Your assignment: Read the records below and report each line in which "want" occurs.

Supplied data:

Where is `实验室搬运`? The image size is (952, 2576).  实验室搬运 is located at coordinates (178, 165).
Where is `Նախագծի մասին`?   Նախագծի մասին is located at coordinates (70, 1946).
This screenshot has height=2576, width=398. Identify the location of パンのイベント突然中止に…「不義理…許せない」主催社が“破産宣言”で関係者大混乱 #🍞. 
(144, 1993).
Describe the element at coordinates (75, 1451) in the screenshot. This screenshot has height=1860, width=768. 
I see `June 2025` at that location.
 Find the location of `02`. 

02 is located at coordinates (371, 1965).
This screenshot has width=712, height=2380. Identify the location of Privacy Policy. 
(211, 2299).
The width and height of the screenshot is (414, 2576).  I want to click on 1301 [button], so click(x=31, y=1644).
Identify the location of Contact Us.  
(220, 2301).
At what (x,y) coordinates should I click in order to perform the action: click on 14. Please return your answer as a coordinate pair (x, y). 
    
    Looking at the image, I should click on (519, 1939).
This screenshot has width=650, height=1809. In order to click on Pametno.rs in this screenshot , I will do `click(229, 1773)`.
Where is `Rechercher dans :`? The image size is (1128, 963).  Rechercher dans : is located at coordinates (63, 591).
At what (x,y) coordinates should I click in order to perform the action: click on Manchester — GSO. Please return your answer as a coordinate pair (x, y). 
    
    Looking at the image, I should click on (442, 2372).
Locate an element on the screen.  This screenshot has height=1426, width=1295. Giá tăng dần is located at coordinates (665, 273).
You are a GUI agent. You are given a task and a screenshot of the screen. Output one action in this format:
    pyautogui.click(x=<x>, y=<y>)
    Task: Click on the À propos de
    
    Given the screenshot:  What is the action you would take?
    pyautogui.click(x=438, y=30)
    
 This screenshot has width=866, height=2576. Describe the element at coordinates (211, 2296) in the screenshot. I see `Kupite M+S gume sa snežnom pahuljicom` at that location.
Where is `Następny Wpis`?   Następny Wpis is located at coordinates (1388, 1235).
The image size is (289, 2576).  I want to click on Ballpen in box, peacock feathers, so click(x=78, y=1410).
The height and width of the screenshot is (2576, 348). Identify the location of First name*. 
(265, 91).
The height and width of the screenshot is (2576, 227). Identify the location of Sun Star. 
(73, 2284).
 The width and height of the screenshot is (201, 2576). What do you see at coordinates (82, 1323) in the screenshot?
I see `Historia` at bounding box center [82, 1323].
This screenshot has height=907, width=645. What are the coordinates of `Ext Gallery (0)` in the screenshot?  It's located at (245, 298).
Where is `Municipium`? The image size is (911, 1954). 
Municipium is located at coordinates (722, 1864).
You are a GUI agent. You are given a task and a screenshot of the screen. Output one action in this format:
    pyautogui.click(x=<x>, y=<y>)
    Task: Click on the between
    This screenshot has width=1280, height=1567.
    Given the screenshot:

Result of the task:
The width and height of the screenshot is (414, 2576).  I want to click on 1301 [button], so click(x=31, y=1644).
The image size is (289, 2576).  I want to click on Ballpen in box, peacock feathers, so click(x=78, y=1410).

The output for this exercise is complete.